According to the Aon Hewitt 401(k) Index, 2015 was the lightest trading year on record for participants in defined contribution (DC) plans.
Overall, 1.52% of balances were transferred in 2015—well below the historical average of 2.88%. There were 39 days of above-normal daily transfer activity in 2015. The number of above-normal days in 2015 (39) is in line with the average number of above-normal days over the past five years (35) and past 10 years (35), Aon Hewitt says.
Part of the light trading activity can be explained by the prevalence of target-date funds (TDFs), which are now the largest asset class in the 401(k) Index. As of year-end 2015, target-date funds represented 23.1% of total assets, slightly edging out Large U.S. Equity (22.7%).
When participants made trades, they tended to favor fixed income funds over equity instruments. The number of fixed income-oriented days was 139, compared to 109 for equity-oriented days.
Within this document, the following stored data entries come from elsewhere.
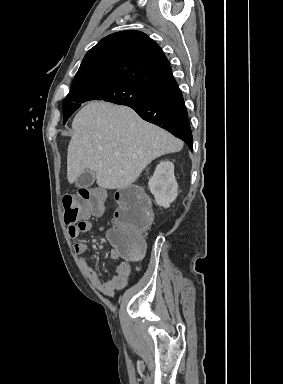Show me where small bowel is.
I'll list each match as a JSON object with an SVG mask.
<instances>
[{
    "instance_id": "small-bowel-1",
    "label": "small bowel",
    "mask_w": 283,
    "mask_h": 384,
    "mask_svg": "<svg viewBox=\"0 0 283 384\" xmlns=\"http://www.w3.org/2000/svg\"><path fill=\"white\" fill-rule=\"evenodd\" d=\"M92 230V224L88 220L80 222L76 226H69V236L72 239H77L81 234L87 233ZM100 230H103L100 228ZM87 251V244L83 241H77L74 244V252L78 256L81 267L92 285L98 289L101 293L112 296L114 293L124 288L133 274V266L130 261L121 259L115 250L111 251L113 259L118 261L116 273L112 277L103 280L100 276L93 271L85 259V253Z\"/></svg>"
}]
</instances>
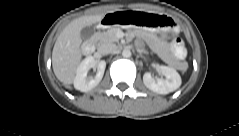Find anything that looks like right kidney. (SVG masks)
<instances>
[{"mask_svg": "<svg viewBox=\"0 0 239 136\" xmlns=\"http://www.w3.org/2000/svg\"><path fill=\"white\" fill-rule=\"evenodd\" d=\"M91 68H97V73L94 77L87 76ZM105 68V61H96L93 56H87L76 70L74 79L75 89L81 92H88L95 88L102 80Z\"/></svg>", "mask_w": 239, "mask_h": 136, "instance_id": "right-kidney-1", "label": "right kidney"}]
</instances>
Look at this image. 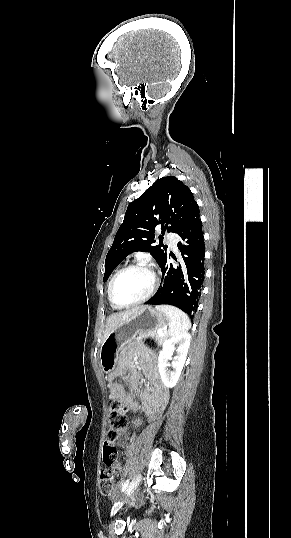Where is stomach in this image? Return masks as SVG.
Here are the masks:
<instances>
[{
    "label": "stomach",
    "instance_id": "stomach-1",
    "mask_svg": "<svg viewBox=\"0 0 291 538\" xmlns=\"http://www.w3.org/2000/svg\"><path fill=\"white\" fill-rule=\"evenodd\" d=\"M167 317L163 312L150 306L143 307L134 313L127 322L117 327L103 341L100 348V365L103 372L117 367L118 353L126 344L131 343L138 334L156 332L166 325Z\"/></svg>",
    "mask_w": 291,
    "mask_h": 538
}]
</instances>
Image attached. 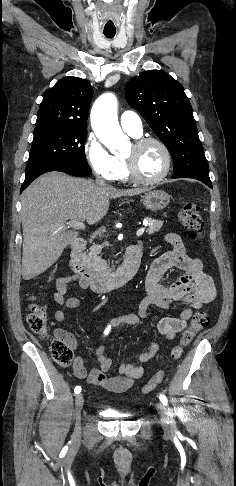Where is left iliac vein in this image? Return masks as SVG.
Returning a JSON list of instances; mask_svg holds the SVG:
<instances>
[{
  "instance_id": "obj_1",
  "label": "left iliac vein",
  "mask_w": 236,
  "mask_h": 486,
  "mask_svg": "<svg viewBox=\"0 0 236 486\" xmlns=\"http://www.w3.org/2000/svg\"><path fill=\"white\" fill-rule=\"evenodd\" d=\"M157 409L161 415V425L164 431L169 435L173 434L176 426L169 409L162 403L157 404Z\"/></svg>"
}]
</instances>
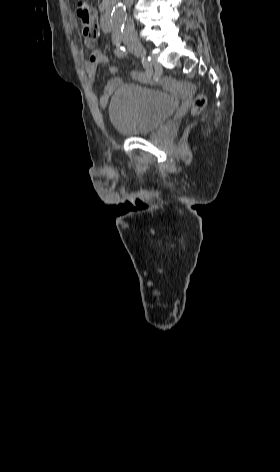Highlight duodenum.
Masks as SVG:
<instances>
[{"mask_svg":"<svg viewBox=\"0 0 280 472\" xmlns=\"http://www.w3.org/2000/svg\"><path fill=\"white\" fill-rule=\"evenodd\" d=\"M111 9V5H107L103 12L101 27L105 33H108L112 30Z\"/></svg>","mask_w":280,"mask_h":472,"instance_id":"410a0bca","label":"duodenum"}]
</instances>
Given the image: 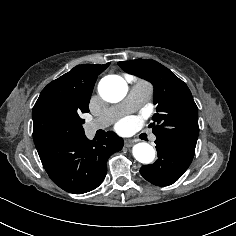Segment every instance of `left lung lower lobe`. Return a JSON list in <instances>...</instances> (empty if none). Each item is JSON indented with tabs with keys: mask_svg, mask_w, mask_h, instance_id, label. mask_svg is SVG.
Wrapping results in <instances>:
<instances>
[{
	"mask_svg": "<svg viewBox=\"0 0 236 236\" xmlns=\"http://www.w3.org/2000/svg\"><path fill=\"white\" fill-rule=\"evenodd\" d=\"M195 147L196 143L177 138H157L158 160L152 165L142 166L140 173L154 185H171L183 175L191 164Z\"/></svg>",
	"mask_w": 236,
	"mask_h": 236,
	"instance_id": "obj_1",
	"label": "left lung lower lobe"
}]
</instances>
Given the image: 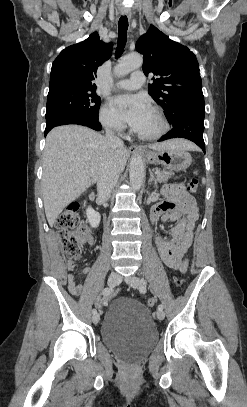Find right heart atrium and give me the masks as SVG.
Instances as JSON below:
<instances>
[{"label":"right heart atrium","mask_w":247,"mask_h":407,"mask_svg":"<svg viewBox=\"0 0 247 407\" xmlns=\"http://www.w3.org/2000/svg\"><path fill=\"white\" fill-rule=\"evenodd\" d=\"M99 121L102 126L108 131L120 133L124 129V125L112 108L108 105H102L99 110Z\"/></svg>","instance_id":"right-heart-atrium-1"}]
</instances>
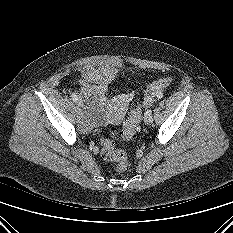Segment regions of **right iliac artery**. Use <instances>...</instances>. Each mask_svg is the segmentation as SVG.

GIC/stable value funds received the most inflows (41%) while the majority of outflows came from TDFs (37%) and company stock (30%).
However, TDFs received the most contributions in 2015 (42% or $498 million).
After reflecting contributions, trades, fund changes, and market activity, participants ended the year with 65.4% in equities—a decrease from 66.4% of assets invested in equities at the end of 2014.